Search the records for "台風情報". Report every line where it occurs.

★ ★ ★

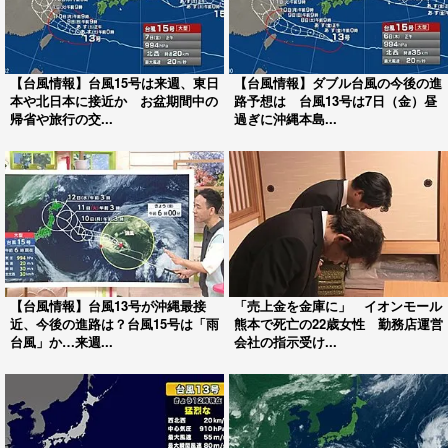
【台風情報】台風15号は来週、東日
【台風情報】ダブル台風の今後の進
本や北日本に接近か お盆期間中の
路予想は 台風13号は7日（金）昼
帰省や旅行の交...
過ぎに沖縄本島...
【台風情報】台風13号が沖縄最接
「売上金を金庫に」 イオンモール
近、今後の進路は？台風15号は「雨
熊本で死亡の22歳女性 勤務店運営
台風」か…来週...
会社の指示受け...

★ ★ ★

Reply to the exercise ▸
【台風情報】台風15号は来週、東日
【台風情報】ダブル台風の今後の進
【台風情報】台風13号が沖縄最接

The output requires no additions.